Stored data entries
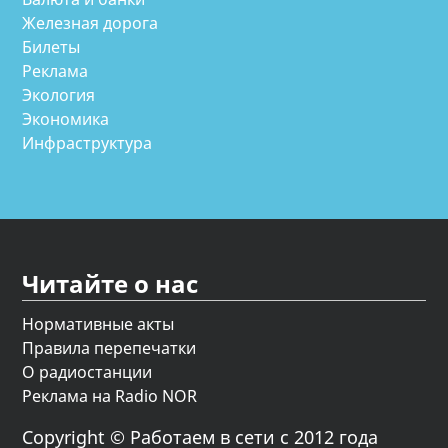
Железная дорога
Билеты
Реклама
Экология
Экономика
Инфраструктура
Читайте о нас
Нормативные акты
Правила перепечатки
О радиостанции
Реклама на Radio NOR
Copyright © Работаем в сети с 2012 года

==

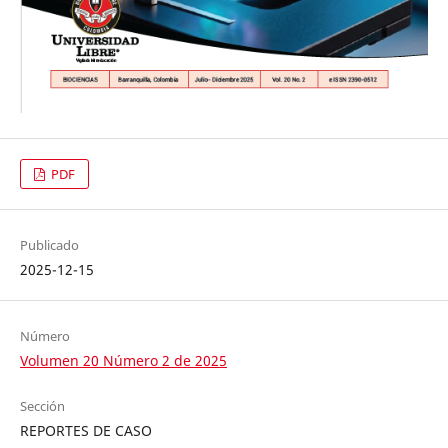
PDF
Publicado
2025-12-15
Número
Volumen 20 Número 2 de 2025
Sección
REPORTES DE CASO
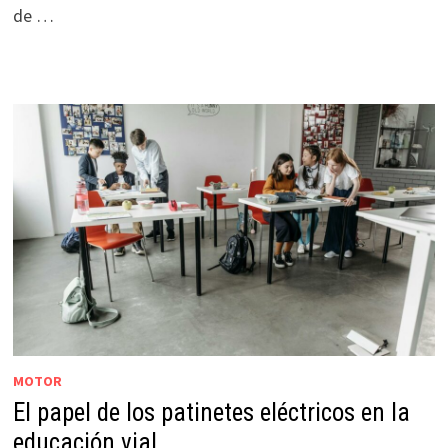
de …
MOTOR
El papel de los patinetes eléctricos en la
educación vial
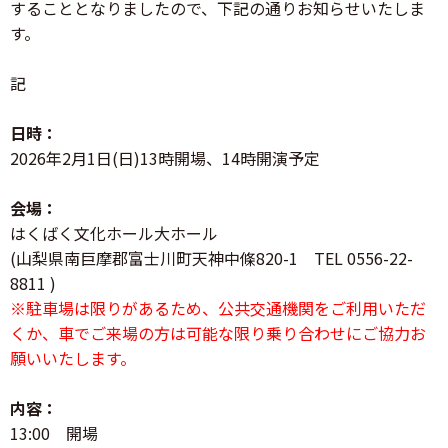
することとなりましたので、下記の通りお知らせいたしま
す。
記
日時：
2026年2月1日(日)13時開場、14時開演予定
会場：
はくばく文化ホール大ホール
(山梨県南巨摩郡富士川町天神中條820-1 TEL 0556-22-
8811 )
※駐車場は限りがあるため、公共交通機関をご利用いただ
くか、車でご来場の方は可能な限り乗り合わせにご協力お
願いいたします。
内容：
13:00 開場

* * *

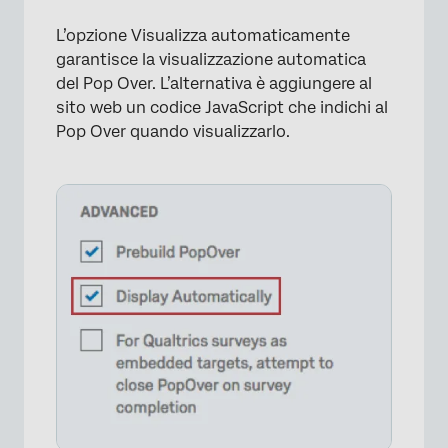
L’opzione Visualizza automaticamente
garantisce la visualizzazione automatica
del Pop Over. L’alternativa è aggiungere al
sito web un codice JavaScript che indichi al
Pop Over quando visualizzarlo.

Aim of the task
Within the data above, the lines from the one with "Реклама на Radio NOR" to the one with "Copyright © Работаем в сети с 2012 года" must be repeated exactly; no other line belongs in the answer.

Response to the exercise
Реклама на Radio NOR
Copyright © Работаем в сети с 2012 года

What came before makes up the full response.